[Dataset excerpts]
--- START ---

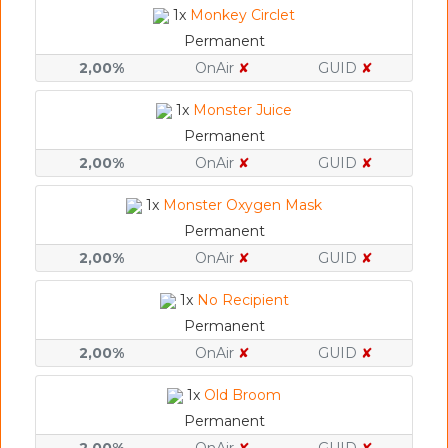
1x
Monkey Circlet
Permanent
2,00%
OnAir
✘
GUID
✘
1x
Monster Juice
Permanent
2,00%
OnAir
✘
GUID
✘
1x
Monster Oxygen Mask
Permanent
2,00%
OnAir
✘
GUID
✘
1x
No Recipient
Permanent
2,00%
OnAir
✘
GUID
✘
1x
Old Broom
Permanent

--- END ---

__Work request__.
The reply has to reproduce every line above verbatim and contain no pictures.

__Response box__.
1x
Monkey Circlet
Permanent
2,00%
OnAir
✘
GUID
✘
1x
Monster Juice
Permanent
2,00%
OnAir
✘
GUID
✘
1x
Monster Oxygen Mask
Permanent
2,00%
OnAir
✘
GUID
✘
1x
No Recipient
Permanent
2,00%
OnAir
✘
GUID
✘
1x
Old Broom
Permanent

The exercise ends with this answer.